Any preliminary deal would still require IMF board approval for the disbursement of funds, a process that could take months, the president said.

“I think we’ve hit rock bottom already,” Wickremesinghe said in a Sunday interview with The Wall Street Journal. “I can see the light at the end of the tunnel; it’s how fast we can get there.

He also acknowledged that it will be months before most Sri Lankans, who have faced runaway inflation and long queues for fuel and cooking gas, begin to see their economic plight s noticeably improve.

“We’ve gotten down to business,” he said. “We would have had it in July if it hadn’t been for the unstable political situation.”

Once an agreement with the IMF is in place, the country will have to work out a debt restructuring with creditors with different approaches, the president said.

“It’s a problem between the different approaches to debt relief between India and Japan on one side, backed by the US, and China on the other side,” he said. he declares.

“It’s about getting them to agree on a plan. It’s a question of how do you handle the haircut? How do you deal with having new money to pay off old loans? »

Lanka needs to secure more than $3 billion from other sources next year to help pay for major imports like fuel, food and fertilizer.

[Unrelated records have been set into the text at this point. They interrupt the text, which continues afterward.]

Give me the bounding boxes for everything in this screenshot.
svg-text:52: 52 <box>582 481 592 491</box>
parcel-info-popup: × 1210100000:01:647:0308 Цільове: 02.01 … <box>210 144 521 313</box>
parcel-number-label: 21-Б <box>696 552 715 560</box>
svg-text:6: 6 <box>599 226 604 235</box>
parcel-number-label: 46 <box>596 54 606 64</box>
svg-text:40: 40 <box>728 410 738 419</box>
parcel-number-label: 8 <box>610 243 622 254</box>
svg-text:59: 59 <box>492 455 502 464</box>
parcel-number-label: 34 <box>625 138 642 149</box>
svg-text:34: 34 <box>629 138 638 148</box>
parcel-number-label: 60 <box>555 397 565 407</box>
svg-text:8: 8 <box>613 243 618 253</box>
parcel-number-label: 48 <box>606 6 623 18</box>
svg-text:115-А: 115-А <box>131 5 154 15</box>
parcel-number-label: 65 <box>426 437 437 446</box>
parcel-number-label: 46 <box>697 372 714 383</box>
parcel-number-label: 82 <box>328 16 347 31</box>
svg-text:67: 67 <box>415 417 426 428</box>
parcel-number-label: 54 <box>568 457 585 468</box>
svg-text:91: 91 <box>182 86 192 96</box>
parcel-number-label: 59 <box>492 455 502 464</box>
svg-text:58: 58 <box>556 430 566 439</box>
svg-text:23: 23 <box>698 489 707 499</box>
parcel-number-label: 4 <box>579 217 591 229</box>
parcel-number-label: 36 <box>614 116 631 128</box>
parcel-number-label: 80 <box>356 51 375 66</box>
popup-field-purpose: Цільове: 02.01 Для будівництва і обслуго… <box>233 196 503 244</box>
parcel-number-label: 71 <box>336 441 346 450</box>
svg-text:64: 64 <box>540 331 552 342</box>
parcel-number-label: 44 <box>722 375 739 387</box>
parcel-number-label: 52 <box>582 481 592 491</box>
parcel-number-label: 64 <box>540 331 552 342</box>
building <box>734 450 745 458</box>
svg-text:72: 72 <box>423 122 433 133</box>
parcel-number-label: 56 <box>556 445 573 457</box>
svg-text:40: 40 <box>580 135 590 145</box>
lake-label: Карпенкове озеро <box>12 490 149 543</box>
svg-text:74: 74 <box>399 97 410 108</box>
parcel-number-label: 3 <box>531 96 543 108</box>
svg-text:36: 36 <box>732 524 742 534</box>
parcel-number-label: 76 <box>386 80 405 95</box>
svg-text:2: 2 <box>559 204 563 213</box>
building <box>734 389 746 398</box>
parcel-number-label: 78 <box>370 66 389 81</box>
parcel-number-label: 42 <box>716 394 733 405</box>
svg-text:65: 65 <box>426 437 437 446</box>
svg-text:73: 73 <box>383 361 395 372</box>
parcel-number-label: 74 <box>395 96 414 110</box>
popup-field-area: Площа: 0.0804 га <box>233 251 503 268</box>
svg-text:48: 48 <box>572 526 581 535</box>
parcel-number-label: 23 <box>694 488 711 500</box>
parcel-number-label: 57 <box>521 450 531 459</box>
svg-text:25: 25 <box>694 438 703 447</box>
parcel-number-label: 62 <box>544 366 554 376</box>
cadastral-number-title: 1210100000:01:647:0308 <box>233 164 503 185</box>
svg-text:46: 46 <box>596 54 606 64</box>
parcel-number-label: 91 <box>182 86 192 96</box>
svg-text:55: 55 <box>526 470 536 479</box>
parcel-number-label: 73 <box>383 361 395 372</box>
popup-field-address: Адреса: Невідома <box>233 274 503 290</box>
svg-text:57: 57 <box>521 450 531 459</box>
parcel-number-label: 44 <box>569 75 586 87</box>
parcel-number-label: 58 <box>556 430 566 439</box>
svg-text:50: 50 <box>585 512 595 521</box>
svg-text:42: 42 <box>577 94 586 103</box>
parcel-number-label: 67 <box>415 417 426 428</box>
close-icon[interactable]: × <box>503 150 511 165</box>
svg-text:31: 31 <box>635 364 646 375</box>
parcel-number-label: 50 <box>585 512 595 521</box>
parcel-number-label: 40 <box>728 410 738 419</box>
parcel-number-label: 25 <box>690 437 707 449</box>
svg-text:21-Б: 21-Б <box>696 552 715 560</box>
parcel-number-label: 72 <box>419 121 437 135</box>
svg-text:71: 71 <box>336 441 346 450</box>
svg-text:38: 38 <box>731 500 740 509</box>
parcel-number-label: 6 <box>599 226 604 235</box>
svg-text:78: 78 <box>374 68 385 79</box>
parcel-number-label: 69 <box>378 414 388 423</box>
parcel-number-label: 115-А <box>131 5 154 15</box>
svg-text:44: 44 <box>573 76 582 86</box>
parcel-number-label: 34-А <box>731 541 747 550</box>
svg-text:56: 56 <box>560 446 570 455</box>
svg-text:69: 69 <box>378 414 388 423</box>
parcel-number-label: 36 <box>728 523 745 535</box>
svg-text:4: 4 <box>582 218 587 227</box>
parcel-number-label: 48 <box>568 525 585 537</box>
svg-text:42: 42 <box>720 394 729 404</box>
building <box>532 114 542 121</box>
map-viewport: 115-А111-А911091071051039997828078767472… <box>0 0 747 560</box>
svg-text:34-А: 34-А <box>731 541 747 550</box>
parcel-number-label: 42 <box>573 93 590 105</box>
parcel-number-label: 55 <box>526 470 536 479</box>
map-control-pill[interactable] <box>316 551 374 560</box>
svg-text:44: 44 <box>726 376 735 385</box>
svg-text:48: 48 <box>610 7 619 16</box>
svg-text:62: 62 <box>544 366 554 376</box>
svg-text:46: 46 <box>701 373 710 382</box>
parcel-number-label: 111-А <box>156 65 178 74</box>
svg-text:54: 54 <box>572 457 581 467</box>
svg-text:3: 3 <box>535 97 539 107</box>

Wickremesinghe said he was monitoring the process unfolding in Zambia. Over the past two years, the African copper producer has been the subject of a US$17 billion debt restructuring in foreign currency under a plan drawn up by the Group of 20 countries during the pandemic. and to which China has acceded. The framework expects bilateral lenders and private lenders such as multinational banks to accept similar writedowns, but is intended to help the world’s poorest countries, which does not include Sri Lanka.